═════ SUPPLIED DATA

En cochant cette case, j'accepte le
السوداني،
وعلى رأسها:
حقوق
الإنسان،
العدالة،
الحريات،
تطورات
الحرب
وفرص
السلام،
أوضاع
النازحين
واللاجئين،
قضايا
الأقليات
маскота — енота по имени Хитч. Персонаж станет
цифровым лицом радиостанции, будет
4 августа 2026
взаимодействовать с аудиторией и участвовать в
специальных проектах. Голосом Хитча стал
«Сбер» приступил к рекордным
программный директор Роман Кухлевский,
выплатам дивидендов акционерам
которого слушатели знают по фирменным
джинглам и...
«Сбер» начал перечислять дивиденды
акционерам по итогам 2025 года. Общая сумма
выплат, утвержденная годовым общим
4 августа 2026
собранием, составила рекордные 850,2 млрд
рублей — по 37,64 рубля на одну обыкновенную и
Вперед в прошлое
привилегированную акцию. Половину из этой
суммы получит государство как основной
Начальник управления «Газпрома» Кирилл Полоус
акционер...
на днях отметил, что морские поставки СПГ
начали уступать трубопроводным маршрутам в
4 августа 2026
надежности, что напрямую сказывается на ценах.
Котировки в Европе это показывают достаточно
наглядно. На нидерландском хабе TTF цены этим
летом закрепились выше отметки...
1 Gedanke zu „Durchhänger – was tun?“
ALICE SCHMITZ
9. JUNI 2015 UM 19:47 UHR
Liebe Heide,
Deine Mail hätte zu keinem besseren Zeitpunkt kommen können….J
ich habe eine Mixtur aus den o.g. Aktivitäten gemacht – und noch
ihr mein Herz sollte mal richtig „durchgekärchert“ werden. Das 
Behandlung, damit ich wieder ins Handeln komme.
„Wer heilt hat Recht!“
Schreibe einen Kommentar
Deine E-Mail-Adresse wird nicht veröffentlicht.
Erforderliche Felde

══════════

## WORK TO BE COMPLETED
Return every line in the listing that contains the word "Сбер".

## FINISHED EXERCISE
«Сбер» приступил к рекордным
«Сбер» начал перечислять дивиденды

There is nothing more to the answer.